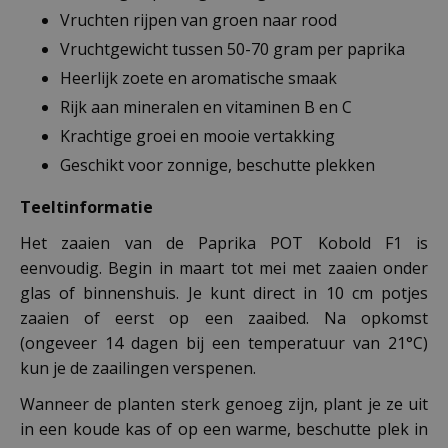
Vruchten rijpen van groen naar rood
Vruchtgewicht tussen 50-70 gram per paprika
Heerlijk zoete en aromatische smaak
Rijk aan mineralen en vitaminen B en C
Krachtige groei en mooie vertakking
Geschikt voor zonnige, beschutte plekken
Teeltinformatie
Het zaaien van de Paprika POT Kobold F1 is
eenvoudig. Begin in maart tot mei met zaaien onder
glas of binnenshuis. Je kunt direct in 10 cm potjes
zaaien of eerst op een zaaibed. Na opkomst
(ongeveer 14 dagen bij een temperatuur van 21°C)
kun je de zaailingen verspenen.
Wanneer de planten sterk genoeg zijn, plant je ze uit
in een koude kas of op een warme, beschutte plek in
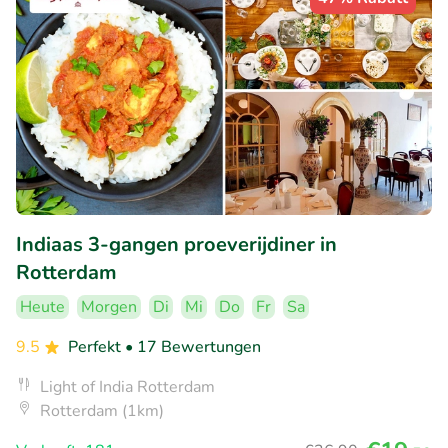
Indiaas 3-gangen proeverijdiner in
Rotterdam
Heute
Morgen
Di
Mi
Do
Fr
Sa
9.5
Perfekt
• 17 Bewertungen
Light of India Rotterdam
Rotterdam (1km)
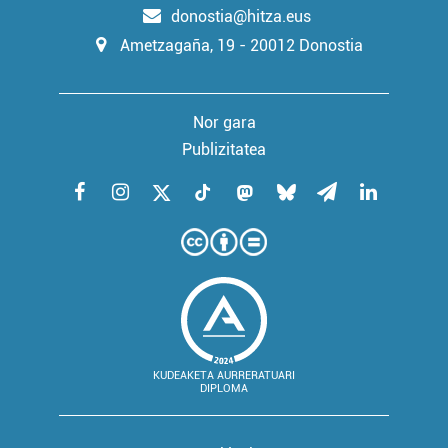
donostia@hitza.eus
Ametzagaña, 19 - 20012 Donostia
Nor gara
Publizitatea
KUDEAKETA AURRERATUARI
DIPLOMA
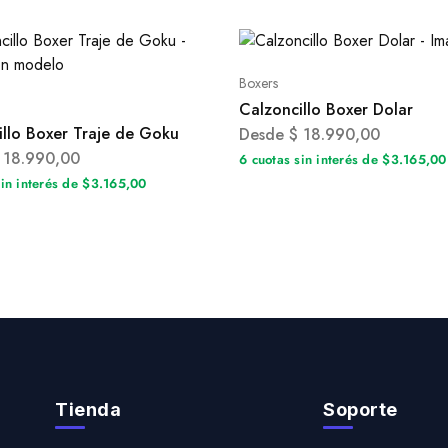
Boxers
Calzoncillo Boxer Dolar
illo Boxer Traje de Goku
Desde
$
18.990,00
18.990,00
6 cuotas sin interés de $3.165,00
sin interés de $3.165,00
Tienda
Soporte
◆ ◆ ◆ ◆
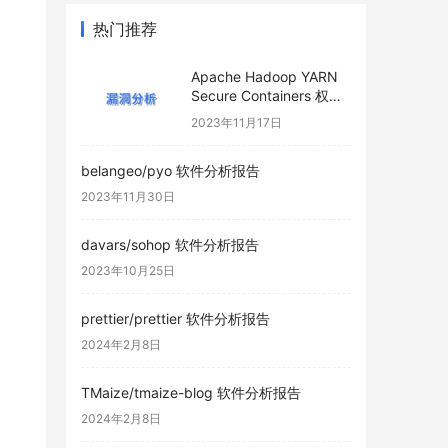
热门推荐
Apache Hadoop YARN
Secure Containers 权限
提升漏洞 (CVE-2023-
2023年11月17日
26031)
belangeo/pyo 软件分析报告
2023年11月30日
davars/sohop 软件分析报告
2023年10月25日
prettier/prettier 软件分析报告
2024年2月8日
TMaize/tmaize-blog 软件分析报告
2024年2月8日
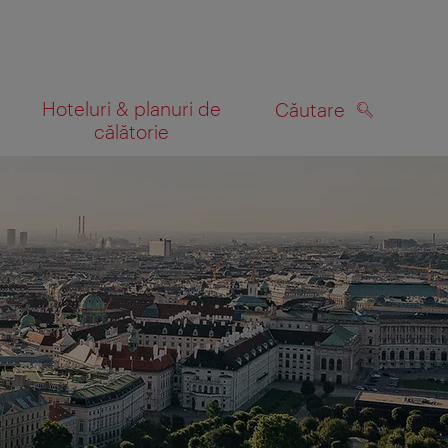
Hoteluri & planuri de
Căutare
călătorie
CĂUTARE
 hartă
◆ ◆ ◆ ◆
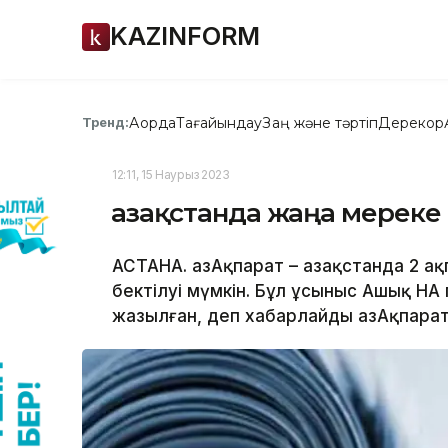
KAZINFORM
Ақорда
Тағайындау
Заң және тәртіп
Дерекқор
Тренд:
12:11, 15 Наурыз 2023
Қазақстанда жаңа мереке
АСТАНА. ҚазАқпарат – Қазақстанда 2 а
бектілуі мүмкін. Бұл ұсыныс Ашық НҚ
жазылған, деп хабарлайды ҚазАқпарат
◆ ◆ ◆ ◆
* PROBLEM
A single figure is required: the number of lines above in which the string "beschutte" appears.

* RESPONSE FOR THIS EXERCISE
2